My aim is to fit a chirp to extract frequency, amplitude, and phase. Here is the chirp a generate

It is an exponential downchirp signal starting at 25 Hz then end at 0.2 Hz with amplitude 5e-3.

Of course the data that I will get from my experiments will be i) noisy, ii) amplitude will change according to the frequency, iii) so do the phase.
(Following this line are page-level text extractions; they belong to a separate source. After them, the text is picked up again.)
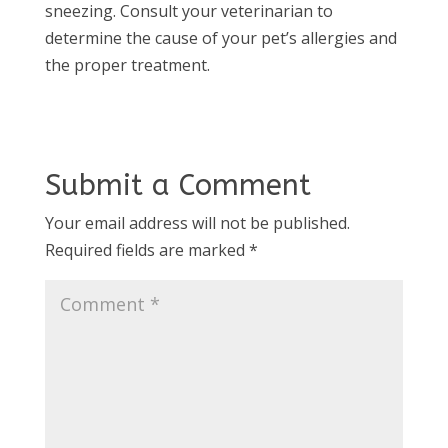
sneezing. Consult your veterinarian to
determine the cause of your pet’s allergies and
the proper treatment.
Submit a Comment
Your email address will not be published.
Required fields are marked
*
But I want to work on easy signal first then move into hard stuff.

My ideas are, to fit the curve: - find each local minima and maxima to get 1 period of the signal. - then fit the period to a y(t) = Amplitude*sin(2*pi*Frequency*t+Phase) - Then move to the other period of the curve and do the fitting again.

Here are the results I am getting

The amplitude of the signal seems ok, but get some issues with the frequency and the phase (why those low values) Here is one part of the code I wrote:

defl = load('DwellDriveWave.txt'); %The file with the downchirp signal generated
defl =defl';
time = linspace(0,3.5,length(defl)); %definition of the time vector
time = time;
[pks,locs] = findpeaks(defl); %find local maxima
DeflInv = -1.*defl; %inverse deflection to find minima
[pksinv,locsinv] = findpeaks(DeflInv); %find local minima

Then I define the position (vector postime) of the starting and ending of the period. Piece of code too big thus not put here. Then I do the fitting according to each period:

% Definition of the fit function
fitfun=@(A,x) A(1)*sin(2*pi*A(2).*x+A(3)); %A(1) the amplitude, A(2) the frequency, A(3) the phase.
EndFrequency = 25;                                                                   %Here we define the bet values
StartFrequency = 0.2;                                                                %by creating a vector with the   
TrueEnd = 3.5;                                                                       %exponential downchirp expected
CoefficientK = (EndFrequency/StartFrequency)^(-1/TrueEnd);                           %
fguess = EndFrequency*CoefficientK.^(linspace(0,time(postime(end)),length(postime)));%
A0 = [max(defl),fguess(i),-pi]; %Initial parameters
f = zeros(3,length(postime)-1);
chi = zeros(1,length(postime)-1);
opts = statset('nlinfit');
opts.RobustWgtFun = 'welsch';
for i = 1:length(postime)-1    
    [f(:,i),R,J,CovB,MSE] = nlinfit(time(postime(i):postime(i+1)),...
        defl(postime(i):postime(i+1)), fitfun,A0,opts);
    chi(i) = 1-sum(R.^2)/sum((defl(postime(i):postime(i+1))- ...
                            mean(defl(postime(i):postime(i+1)))).^2);
    A0(2) = fguess(i+1);
end

So I would like to know if you have any hints why the frequency I am getting is not the initial one, and why the phase I have is so low. I bet there is a problem with the definition of the time vector in the fitting but ....

Cheers !